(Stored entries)

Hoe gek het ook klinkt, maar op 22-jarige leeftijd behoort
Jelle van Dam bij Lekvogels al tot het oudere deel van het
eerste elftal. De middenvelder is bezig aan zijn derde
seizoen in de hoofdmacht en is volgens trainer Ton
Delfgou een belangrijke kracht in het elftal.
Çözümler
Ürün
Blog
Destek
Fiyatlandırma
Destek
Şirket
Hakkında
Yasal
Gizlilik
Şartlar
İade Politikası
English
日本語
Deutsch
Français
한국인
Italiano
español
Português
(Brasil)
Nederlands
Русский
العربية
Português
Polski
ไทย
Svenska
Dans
* * *
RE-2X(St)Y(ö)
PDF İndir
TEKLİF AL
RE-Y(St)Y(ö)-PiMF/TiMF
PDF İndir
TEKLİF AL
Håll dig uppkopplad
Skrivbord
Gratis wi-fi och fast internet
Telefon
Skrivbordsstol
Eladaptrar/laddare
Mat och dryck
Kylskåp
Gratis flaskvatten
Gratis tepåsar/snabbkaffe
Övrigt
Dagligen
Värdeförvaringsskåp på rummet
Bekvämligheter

■ **YOUR GOAL**:
Check each line of the data above for the word "elftal" and copy the ones where it is found.

■ **FINISHED TASK**:
eerste elftal. De middenvelder is bezig aan zijn derde
Delfgou een belangrijke kracht in het elftal.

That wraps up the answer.